**PROMPT**
Leaving the pictures aside, return the listing exactly as it appears.
###
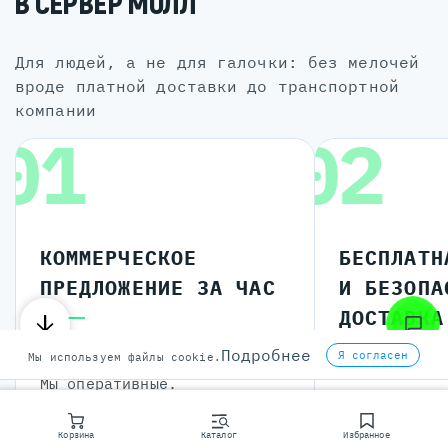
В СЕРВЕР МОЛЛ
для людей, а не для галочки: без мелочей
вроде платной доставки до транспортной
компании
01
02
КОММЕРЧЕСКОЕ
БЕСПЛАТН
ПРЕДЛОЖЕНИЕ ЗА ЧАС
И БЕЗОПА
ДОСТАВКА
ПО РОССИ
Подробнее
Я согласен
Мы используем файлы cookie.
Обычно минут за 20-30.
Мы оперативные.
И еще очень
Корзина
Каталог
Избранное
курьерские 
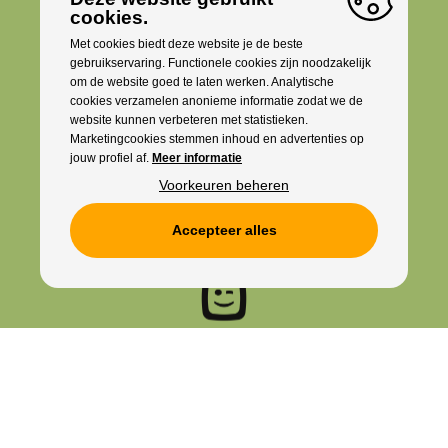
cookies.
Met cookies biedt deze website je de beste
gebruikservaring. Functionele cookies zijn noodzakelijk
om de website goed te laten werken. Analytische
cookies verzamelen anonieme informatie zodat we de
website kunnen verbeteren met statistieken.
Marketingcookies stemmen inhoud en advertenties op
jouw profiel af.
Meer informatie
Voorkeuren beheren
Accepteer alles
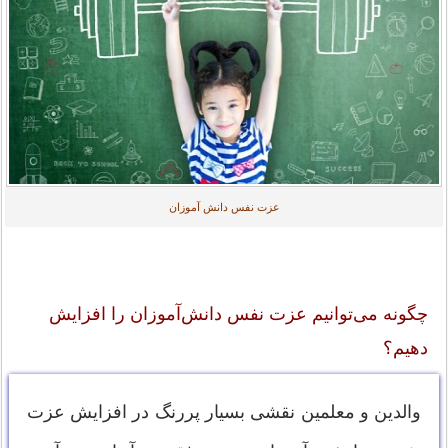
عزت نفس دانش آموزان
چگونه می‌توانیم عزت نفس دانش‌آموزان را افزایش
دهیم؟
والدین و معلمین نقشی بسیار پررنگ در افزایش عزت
###
**FINISHED EXERCISE**
В СЕРВЕР МОЛЛ
для людей, а не для галочки: без мелочей
вроде платной доставки до транспортной
компании
01
02
КОММЕРЧЕСКОЕ
БЕСПЛАТН
ПРЕДЛОЖЕНИЕ ЗА ЧАС
И БЕЗОПА
ДОСТАВКА
ПО РОССИ
Подробнее
Я согласен
Мы используем файлы cookie.
Обычно минут за 20-30.
Мы оперативные.
И еще очень
Корзина
Каталог
Избранное
курьерские 
cookies.
Met cookies biedt deze website je de beste
gebruikservaring. Functionele cookies zijn noodzakelijk
om de website goed te laten werken. Analytische
cookies verzamelen anonieme informatie zodat we de
website kunnen verbeteren met statistieken.
Marketingcookies stemmen inhoud en advertenties op
jouw profiel af.
Meer informatie
Voorkeuren beheren
Accepteer alles
عزت نفس دانش آموزان
چگونه می‌توانیم عزت نفس دانش‌آموزان را افزایش
دهیم؟
والدین و معلمین نقشی بسیار پررنگ در افزایش عزت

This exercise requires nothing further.